The bottom half of this work is so intensely captivating that at first we fail to see that the trees and bracken landscape high above the slope, are about as lifelike as the reflected life the boy ponders beneath him. An easy mistake to make however considering the entrancing perplexity of the narrative on display. Doig’s far off capture of contemplation showing both the boy reflective of his own image and thoughts, but also reflective of ourselves as we too scour the meditative image before us.
We’re watching him watch himself, which gives an odd intimacy. ‘Blotter’ seems aware of this, referring within its title both to, as Doig put it, ‘the notion of being absorbed into a place, but also to the process through which the painting developed: soaking paint into the canvas’.

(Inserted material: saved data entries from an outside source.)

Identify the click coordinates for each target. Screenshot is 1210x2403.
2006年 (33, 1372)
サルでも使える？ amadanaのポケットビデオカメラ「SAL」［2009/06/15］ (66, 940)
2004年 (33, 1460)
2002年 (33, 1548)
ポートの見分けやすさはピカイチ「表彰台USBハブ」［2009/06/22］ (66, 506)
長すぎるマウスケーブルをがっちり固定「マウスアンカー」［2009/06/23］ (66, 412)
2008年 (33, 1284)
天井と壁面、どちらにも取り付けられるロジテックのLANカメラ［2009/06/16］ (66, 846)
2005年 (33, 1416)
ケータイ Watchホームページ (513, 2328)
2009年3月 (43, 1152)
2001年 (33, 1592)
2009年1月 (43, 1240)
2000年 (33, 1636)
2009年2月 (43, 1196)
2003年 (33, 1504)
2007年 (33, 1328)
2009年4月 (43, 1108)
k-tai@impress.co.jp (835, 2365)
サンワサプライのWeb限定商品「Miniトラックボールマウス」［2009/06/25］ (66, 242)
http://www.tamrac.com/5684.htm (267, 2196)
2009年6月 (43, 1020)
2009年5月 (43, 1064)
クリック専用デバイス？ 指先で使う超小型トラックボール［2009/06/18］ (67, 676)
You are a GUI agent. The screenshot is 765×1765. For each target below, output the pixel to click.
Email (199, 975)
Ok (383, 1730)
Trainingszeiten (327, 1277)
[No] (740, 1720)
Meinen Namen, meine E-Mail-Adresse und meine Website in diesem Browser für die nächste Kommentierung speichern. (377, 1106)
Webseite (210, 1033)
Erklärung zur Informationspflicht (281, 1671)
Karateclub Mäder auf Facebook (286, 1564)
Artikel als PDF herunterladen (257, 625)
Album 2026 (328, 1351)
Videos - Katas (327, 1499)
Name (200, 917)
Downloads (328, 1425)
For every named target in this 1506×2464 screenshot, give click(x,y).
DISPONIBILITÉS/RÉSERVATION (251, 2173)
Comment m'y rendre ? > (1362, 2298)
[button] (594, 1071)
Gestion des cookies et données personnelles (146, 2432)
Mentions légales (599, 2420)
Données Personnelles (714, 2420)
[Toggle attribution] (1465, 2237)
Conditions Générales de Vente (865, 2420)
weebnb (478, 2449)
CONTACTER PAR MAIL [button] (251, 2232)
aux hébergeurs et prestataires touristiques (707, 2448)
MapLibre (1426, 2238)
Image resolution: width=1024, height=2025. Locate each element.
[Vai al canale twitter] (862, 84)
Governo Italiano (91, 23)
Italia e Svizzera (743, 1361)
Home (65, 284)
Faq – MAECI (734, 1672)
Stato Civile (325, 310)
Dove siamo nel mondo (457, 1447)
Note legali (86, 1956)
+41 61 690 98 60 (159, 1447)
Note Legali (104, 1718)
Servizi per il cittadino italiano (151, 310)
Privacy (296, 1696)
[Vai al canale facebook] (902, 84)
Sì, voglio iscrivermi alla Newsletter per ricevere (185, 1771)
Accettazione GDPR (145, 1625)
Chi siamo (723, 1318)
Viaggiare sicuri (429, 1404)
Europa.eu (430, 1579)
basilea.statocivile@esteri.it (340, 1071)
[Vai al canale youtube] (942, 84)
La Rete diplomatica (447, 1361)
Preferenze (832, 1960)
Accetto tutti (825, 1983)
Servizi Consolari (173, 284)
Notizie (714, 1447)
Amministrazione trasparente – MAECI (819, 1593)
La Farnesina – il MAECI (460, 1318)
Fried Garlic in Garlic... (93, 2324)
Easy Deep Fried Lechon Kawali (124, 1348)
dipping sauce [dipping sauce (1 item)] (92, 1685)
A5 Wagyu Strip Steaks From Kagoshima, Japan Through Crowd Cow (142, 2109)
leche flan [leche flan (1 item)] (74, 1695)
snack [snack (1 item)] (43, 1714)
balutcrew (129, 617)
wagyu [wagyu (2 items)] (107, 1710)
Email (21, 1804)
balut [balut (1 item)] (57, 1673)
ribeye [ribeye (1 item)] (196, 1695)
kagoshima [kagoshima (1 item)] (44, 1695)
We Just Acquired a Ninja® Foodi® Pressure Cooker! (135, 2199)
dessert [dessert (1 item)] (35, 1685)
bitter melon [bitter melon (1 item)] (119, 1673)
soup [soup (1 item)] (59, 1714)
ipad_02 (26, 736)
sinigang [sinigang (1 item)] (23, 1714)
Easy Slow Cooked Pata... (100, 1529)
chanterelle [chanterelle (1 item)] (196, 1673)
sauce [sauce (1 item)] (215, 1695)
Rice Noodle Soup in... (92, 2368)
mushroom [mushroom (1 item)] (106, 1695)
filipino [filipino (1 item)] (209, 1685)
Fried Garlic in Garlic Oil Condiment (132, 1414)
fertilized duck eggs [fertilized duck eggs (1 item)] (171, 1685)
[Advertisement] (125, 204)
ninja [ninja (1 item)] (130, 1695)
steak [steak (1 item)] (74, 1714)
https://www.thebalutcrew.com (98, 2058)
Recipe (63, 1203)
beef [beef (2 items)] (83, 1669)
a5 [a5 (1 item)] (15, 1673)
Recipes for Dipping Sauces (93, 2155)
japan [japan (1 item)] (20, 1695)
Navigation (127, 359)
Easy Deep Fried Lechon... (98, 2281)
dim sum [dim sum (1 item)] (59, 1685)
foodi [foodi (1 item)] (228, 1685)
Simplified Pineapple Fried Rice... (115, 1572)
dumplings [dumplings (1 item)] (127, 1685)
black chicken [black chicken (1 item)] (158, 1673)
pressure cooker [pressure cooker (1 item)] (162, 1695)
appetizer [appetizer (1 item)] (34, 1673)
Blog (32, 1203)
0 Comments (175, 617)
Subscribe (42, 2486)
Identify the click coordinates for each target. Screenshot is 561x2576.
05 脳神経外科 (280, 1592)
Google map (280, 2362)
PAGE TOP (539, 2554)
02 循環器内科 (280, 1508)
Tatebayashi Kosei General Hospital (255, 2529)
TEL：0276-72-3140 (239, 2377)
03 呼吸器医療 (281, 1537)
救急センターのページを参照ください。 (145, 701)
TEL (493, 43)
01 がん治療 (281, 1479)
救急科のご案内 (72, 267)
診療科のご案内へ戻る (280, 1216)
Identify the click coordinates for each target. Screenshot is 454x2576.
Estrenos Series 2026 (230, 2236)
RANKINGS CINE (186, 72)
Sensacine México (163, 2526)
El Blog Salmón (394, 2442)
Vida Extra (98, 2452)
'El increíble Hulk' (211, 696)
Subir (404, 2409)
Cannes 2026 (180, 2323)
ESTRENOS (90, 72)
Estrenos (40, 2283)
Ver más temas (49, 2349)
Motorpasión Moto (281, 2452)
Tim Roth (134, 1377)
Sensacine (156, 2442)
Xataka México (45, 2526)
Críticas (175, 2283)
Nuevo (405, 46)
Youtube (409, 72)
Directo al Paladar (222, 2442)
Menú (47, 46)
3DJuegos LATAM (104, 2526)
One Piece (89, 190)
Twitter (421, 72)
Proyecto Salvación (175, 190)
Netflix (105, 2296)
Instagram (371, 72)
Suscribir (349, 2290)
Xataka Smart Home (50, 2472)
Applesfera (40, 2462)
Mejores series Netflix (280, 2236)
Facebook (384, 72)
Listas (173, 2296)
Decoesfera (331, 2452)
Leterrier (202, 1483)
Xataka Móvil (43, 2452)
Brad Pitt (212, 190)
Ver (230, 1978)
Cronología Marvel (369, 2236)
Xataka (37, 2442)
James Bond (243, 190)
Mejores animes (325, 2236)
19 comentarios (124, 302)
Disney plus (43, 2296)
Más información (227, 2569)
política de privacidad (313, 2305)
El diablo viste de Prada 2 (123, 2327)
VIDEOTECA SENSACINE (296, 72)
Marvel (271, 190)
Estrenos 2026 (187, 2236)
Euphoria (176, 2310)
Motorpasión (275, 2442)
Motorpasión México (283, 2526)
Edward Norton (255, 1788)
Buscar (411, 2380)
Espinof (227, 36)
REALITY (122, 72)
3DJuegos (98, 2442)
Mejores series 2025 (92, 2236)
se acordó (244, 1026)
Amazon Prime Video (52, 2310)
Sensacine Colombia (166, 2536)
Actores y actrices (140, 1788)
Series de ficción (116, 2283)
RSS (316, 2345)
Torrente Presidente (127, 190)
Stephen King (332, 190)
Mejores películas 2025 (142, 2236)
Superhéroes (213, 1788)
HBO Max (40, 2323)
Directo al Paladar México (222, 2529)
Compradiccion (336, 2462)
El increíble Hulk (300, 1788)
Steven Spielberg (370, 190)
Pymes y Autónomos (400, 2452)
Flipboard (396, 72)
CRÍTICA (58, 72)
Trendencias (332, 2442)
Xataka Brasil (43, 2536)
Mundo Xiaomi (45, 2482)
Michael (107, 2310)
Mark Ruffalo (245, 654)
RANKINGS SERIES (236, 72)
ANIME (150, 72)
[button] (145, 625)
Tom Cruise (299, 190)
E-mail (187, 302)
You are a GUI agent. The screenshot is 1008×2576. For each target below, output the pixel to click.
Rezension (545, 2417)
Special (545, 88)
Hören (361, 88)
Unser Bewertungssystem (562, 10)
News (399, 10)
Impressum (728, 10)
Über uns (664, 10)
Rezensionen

There is exquisite skill throughout; the water forming a delicate swirl of distortions, masterfully mixing both the reflections themselves from elsewhere in the image, as well as the moments in which these echoes intersperse and spill. The very weather of the scene is dealt with equally well, small nicks and white thumbing against the frame suggesting old reel footage, evoking a place out of time.
Logic reigns in the ordering of the presentation here, with everything coming across horizontal in bands of colour. The boy skewered between two certainties amid his contemplation. The lower portion featuring the exuberance of another life, the higher middle a jagged depthless quality to a reality of ours.